SUPPLIED RECORDS
★ ★ ★ ★ ★

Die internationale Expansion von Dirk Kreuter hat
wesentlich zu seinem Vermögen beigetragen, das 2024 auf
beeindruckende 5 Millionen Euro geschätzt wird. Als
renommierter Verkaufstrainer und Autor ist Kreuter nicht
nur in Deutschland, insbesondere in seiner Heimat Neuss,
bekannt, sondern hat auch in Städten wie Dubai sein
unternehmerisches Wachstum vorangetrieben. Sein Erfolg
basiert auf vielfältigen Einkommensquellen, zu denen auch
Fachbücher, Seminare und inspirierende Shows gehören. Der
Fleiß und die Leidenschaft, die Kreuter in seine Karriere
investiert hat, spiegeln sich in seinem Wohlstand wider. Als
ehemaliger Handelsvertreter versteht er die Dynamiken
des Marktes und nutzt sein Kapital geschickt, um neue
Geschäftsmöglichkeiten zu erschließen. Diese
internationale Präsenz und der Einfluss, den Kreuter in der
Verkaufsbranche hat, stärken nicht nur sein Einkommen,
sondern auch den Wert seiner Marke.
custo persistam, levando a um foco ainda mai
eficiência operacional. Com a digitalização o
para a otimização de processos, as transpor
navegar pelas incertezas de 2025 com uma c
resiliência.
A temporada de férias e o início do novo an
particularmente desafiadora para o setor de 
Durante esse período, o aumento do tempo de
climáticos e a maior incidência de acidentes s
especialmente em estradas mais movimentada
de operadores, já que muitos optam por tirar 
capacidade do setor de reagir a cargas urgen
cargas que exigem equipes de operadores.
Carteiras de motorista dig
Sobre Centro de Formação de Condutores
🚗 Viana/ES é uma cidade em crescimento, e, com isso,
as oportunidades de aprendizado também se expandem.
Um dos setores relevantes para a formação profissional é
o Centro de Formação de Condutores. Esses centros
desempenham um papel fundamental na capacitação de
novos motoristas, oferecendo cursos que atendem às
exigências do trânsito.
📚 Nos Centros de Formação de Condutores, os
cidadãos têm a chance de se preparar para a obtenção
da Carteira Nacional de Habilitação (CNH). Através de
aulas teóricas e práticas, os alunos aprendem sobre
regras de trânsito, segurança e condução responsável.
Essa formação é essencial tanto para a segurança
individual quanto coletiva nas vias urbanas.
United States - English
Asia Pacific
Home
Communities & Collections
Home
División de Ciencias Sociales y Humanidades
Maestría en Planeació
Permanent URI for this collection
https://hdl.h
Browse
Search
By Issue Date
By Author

★ ★ ★ ★ ★

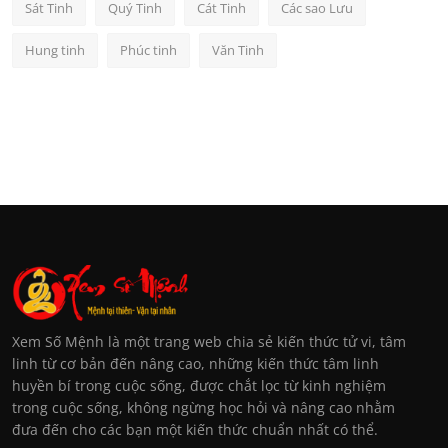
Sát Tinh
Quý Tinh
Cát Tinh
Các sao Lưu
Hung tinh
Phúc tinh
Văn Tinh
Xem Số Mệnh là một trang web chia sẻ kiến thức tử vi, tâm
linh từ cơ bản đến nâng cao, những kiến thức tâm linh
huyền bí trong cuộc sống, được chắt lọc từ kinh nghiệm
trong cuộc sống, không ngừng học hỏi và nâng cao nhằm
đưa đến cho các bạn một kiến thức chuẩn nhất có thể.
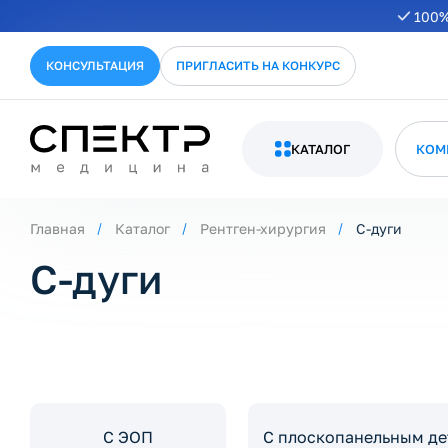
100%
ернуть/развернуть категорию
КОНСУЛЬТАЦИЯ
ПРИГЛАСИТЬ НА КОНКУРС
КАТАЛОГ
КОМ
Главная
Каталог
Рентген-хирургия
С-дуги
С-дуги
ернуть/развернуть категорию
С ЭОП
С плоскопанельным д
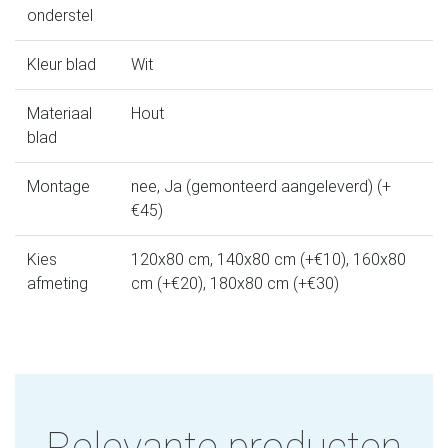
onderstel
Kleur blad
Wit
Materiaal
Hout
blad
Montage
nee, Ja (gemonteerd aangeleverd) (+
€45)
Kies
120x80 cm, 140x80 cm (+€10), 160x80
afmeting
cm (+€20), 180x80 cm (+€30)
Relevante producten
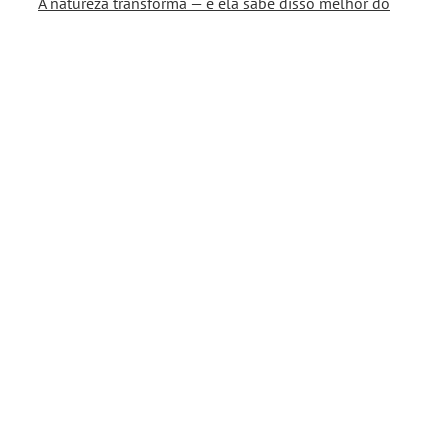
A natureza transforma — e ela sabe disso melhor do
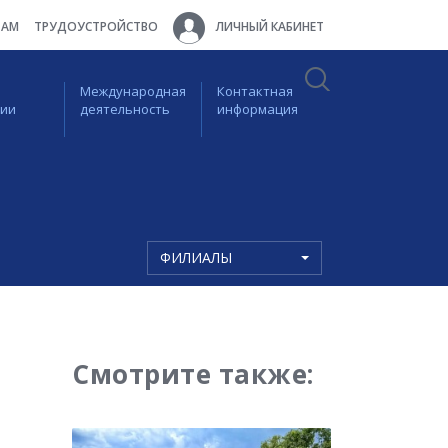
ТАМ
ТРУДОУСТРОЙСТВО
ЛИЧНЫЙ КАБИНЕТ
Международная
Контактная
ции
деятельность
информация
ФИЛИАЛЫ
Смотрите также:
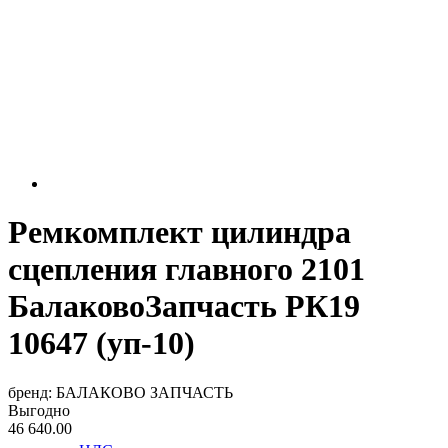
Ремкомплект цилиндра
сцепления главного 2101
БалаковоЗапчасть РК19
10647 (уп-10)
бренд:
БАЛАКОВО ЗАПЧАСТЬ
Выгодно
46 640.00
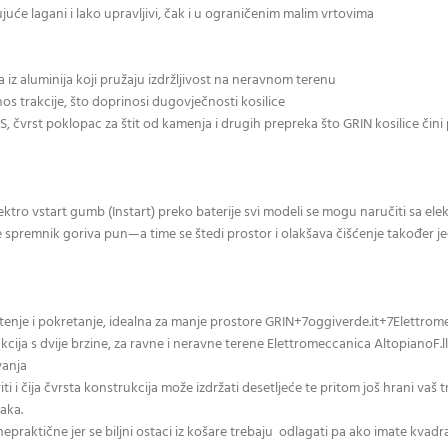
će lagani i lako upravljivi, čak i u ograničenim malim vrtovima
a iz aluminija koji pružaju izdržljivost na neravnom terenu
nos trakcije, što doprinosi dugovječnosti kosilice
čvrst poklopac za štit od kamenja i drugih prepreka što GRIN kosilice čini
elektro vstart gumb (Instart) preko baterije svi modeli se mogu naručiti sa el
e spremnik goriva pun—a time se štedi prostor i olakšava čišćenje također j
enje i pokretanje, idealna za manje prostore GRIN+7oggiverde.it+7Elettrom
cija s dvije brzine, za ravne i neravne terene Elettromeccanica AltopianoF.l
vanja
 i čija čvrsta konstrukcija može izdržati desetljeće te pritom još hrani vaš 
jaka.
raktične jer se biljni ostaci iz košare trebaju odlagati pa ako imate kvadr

★ ★ ★ ★ ★

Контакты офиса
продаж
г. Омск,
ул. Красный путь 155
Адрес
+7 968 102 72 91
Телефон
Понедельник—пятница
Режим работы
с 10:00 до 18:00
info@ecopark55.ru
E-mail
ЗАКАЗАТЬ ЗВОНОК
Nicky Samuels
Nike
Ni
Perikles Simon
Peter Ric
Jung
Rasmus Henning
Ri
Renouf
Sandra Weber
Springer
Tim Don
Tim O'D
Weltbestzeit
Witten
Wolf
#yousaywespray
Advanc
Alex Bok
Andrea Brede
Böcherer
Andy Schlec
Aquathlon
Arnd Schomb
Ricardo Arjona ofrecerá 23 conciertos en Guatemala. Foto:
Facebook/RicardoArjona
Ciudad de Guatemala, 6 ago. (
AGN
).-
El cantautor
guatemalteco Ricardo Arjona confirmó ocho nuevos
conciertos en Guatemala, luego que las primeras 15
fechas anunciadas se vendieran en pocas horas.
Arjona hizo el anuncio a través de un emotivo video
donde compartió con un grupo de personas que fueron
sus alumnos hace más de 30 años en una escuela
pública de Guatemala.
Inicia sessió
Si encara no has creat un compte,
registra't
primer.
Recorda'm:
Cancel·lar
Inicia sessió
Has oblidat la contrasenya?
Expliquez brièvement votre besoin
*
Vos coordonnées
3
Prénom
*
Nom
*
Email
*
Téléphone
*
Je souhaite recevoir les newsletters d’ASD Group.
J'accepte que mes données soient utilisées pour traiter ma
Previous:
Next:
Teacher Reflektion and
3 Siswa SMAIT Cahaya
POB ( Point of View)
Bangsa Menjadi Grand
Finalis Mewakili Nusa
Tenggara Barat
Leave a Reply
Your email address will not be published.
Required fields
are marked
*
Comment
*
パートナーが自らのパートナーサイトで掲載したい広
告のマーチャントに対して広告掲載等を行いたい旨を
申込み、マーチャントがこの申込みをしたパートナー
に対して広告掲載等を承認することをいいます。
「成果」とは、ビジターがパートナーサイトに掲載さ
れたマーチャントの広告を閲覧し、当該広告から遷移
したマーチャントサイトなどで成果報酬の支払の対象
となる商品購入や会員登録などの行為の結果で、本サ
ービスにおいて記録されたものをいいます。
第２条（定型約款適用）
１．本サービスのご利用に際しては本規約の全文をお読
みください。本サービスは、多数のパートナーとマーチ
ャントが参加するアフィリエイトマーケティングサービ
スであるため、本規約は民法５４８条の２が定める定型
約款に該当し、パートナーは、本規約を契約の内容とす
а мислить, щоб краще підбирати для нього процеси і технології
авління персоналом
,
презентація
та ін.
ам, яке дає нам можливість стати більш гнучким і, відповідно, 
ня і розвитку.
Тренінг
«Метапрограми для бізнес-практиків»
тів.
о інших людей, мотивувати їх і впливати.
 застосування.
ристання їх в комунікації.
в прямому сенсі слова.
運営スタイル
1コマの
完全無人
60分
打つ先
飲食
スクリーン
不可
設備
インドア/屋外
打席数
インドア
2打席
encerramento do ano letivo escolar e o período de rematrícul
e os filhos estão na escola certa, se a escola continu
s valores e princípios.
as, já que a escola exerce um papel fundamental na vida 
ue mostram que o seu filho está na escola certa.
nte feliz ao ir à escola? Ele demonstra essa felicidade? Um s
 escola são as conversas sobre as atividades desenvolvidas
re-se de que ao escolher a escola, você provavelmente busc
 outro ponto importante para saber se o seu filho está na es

★ ★ ★ ★ ★

PROBLEM
Here the job is to set down exactly the lines of the material above that fall between the one with "J'accepte que mes" and the one with "申込み、マーチャントがこの申込みをしたパートナー", inclusive, and nothing beyond them.

EXPECTED OUTPUT
J'accepte que mes données soient utilisées pour traiter ma
Previous:
Next:
Teacher Reflektion and
3 Siswa SMAIT Cahaya
POB ( Point of View)
Bangsa Menjadi Grand
Finalis Mewakili Nusa
Tenggara Barat
Leave a Reply
Your email address will not be published.
Required fields
are marked
*
Comment
*
パートナーが自らのパートナーサイトで掲載したい広
告のマーチャントに対して広告掲載等を行いたい旨を
申込み、マーチャントがこの申込みをしたパートナー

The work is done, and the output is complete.